Consumers over 50 are on an endless quest for things that make us feel, look, or perform like younger versions of ourselves. Marketers aware of how aging demographics are tuned into this quest. The FTC has been especially vigilant in policing claims that dietary supplements, especially in the cognitive and memory space, can turn back the clock (for additional reading on the FTC’s history with unsubstantiated cognitive claims, check out our previous blog posts on Prevagen, 5-Hour ENERGY®, Brain Training, Lumosity, Word Smart, and Your Baby Can Read). Last week, the FTC reached a $25 million settlement with four individuals and their companies that sold supplements touted as “Viagra for the Brain” and promising to increase users’ cognitive abilities (see the settlement orders here and here). The case provides a guide of what not to do in selling dietary supplements.
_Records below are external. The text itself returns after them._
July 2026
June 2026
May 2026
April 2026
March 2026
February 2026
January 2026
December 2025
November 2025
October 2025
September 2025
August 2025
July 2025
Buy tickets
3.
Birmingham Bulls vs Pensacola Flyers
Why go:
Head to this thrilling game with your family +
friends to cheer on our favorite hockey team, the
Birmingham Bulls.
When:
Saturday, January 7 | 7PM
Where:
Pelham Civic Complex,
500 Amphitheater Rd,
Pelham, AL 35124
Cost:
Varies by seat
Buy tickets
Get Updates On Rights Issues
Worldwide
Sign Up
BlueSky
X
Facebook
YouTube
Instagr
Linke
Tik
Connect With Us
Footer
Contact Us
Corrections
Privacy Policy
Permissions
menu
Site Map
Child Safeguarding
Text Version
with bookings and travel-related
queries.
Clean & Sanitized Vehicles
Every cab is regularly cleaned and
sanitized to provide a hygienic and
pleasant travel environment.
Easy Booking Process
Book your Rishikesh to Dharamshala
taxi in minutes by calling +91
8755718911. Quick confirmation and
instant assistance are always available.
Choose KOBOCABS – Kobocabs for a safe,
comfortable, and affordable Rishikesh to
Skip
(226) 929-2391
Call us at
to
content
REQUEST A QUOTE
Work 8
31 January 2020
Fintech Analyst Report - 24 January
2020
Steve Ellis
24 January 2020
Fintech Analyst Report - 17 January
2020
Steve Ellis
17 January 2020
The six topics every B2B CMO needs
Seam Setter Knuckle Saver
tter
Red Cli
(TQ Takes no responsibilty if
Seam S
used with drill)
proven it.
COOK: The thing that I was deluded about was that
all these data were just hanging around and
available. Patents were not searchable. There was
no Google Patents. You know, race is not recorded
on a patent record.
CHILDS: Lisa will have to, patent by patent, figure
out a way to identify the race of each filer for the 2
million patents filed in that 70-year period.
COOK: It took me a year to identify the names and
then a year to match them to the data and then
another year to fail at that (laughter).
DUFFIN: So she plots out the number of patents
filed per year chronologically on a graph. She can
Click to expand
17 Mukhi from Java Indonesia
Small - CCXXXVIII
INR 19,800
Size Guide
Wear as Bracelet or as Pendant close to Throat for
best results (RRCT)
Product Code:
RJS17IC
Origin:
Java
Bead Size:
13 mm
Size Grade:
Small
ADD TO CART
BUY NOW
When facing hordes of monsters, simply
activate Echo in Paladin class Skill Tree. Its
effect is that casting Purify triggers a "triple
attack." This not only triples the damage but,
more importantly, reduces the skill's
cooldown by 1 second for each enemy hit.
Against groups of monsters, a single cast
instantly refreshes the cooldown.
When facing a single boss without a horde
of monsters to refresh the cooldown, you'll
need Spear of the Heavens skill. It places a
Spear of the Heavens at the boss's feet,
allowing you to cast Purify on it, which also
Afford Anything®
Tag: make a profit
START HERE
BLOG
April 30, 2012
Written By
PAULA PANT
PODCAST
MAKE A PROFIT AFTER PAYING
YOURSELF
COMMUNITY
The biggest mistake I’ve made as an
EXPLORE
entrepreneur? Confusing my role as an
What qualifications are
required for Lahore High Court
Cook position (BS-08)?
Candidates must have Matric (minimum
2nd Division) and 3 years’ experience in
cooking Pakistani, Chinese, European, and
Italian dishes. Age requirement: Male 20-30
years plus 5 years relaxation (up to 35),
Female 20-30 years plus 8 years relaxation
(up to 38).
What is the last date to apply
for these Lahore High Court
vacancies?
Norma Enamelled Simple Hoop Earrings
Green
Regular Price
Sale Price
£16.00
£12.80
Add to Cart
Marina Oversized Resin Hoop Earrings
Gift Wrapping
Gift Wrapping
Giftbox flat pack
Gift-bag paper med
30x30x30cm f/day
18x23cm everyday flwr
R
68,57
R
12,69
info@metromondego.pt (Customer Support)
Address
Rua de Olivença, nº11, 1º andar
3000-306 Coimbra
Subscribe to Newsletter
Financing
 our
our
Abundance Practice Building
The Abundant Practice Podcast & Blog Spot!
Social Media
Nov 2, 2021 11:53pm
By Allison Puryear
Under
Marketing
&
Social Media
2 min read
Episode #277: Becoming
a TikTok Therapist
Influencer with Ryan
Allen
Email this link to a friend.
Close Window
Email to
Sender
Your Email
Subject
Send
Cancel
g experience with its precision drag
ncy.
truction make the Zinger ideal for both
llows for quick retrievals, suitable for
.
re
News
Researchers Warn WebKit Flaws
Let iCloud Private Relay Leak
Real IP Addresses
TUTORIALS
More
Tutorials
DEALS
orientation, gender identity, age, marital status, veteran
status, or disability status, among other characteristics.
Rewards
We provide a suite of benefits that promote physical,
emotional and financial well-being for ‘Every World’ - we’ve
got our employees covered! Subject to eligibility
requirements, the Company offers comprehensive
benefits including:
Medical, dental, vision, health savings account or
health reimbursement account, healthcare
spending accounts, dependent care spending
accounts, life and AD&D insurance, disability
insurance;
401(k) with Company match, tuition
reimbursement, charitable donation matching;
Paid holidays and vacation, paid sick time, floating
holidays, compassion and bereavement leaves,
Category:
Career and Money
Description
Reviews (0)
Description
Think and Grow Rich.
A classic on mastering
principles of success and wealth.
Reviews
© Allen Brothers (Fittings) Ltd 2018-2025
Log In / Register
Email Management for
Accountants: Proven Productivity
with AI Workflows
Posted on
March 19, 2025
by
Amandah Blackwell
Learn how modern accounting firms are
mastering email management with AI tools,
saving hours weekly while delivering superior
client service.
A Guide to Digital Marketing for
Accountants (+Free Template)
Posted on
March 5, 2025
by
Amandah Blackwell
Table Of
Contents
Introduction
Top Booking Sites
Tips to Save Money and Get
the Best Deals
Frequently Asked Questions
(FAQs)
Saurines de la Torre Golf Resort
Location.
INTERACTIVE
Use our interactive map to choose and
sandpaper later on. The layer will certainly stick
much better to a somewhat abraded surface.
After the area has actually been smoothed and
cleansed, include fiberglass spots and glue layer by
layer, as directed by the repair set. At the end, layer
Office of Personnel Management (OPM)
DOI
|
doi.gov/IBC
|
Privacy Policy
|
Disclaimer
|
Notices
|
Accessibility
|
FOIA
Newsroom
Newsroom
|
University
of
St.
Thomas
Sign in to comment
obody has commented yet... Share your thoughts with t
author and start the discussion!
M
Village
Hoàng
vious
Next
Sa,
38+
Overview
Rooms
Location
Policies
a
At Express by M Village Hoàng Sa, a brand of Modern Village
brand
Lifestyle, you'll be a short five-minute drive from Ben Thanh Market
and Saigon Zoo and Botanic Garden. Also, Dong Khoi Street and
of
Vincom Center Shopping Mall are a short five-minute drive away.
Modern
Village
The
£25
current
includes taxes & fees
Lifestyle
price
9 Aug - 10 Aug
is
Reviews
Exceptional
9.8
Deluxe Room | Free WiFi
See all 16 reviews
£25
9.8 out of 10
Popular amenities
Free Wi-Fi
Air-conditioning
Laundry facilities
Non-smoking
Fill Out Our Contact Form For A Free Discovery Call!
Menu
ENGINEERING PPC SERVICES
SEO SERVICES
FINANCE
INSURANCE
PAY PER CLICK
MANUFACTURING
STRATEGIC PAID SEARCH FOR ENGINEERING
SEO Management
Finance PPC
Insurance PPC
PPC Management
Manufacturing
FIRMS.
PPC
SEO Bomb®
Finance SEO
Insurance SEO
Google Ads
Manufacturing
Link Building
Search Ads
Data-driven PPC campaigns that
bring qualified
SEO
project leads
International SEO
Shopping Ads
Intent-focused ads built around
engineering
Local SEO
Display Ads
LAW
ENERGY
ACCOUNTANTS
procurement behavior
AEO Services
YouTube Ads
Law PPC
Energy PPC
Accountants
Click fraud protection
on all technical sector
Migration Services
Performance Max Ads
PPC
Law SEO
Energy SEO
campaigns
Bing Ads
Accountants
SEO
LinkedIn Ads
In its complaint, the FTC argued that the defendants falsely claimed that their supplements Geniux, Xcel, EVO, and Ion-Z could enhance users’ focus by as much as 300 percent; concentration, memory recall, and IQ by as much as 100 percent; and brainpower by as much as 89.2 percent. The advertisements claimed that scientists were declaring the defendants’ “Smart Pill” to be “Viagra for the Brain,” and that the supplements should be “taken as directed for extreme IQ effects.” The supplements were sold for between $47 and $57 per bottle.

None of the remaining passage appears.